E’ con gli ultimi progetti, Punken (2018) e Brandon Banks (2019), però, che Maxo Kream manifesta la sua maturazione come uomo e artista: la musica diventa una professione remunerativa tutti gli effetti, si riconcilia con il padre e realizza che il racconto della strada, non è motivo di vanto, ma un’occasione per dare modo a chi si rispecchia in certe vicende di sentirsi rappresentato, mostrando anche le conseguenze negative di certe scelte di vita.
Si delinea così il maggior talento di Maxo, ovvero, la capacità di intrattenere l’ascoltatore con racconti vividi e dettagliati del proprio passato o con storie realistiche di degrado, accomunabili ad ogni ghetto o periferia, con un approccio quasi antropologico, come nel caso della traccia “Brenda”, omaggio alla famosa canzone di 2Pac “Brenda’s got a baby).

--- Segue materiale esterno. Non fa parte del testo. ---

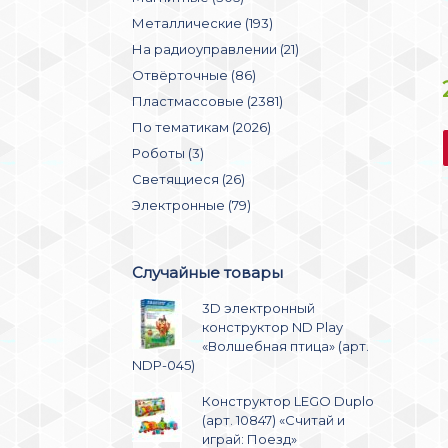
Металлические (193)
На радиоуправлении (21)
Отвёрточные (86)
Пластмассовые (2381)
По тематикам (2026)
Роботы (3)
Светящиеся (26)
Электронные (79)
Случайные товары
3D электронный
конструктор ND Play
«Волшебная птица» (арт.
NDP-045)
Конструктор LEGO Duplo
(арт. 10847) «Считай и
играй: Поезд»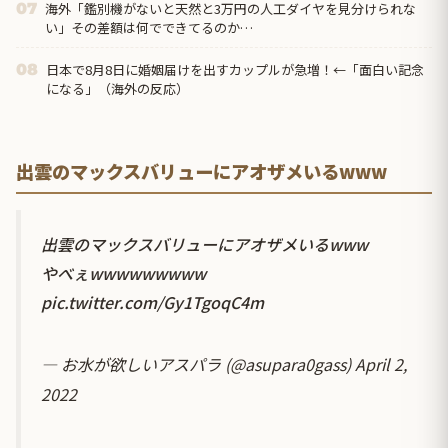
海外「鑑別機がないと天然と3万円の人工ダイヤを見分けられな
07
い」その差額は何でできてるのか…
日本で8月8日に婚姻届けを出すカップルが急増！←「面白い記念
08
になる」（海外の反応）
出雲のマックスバリューにアオザメいるwww
出雲のマックスバリューにアオザメいるwww
やべぇwwwwwwwww
pic.twitter.com/Gy1TgoqC4m
— お水が欲しいアスパラ (@asupara0gass)
April 2,
2022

From the streets to the block she done been through a lot
She never had no cash, she used to work at the spot
Her mom a prostitute thot and she addicted to rocks
Sellin’ ass for the cash, sellin’ pussy and twat
Her mama smokin’ at work, but she ain’t workin’ no job
She hit the block in a skirt, now she work the blowjob
She asked her mom ‘bout her pops, but her mom don’t remember
She say she look like 2Pac, so her mom named her Brenda.da “Brenda”, Brandon Banks Lp, 2019
Maxo Kream, grazie alle sue abilità da storyteller, accompagnate da un flow ipnotico ed originale, rappresenta una delle novità più intriganti provenienti dal panorama Hip-Hop del Sud degli Stati Uniti, mantenendo viva la tradizione dei grandi MCs texani del passato.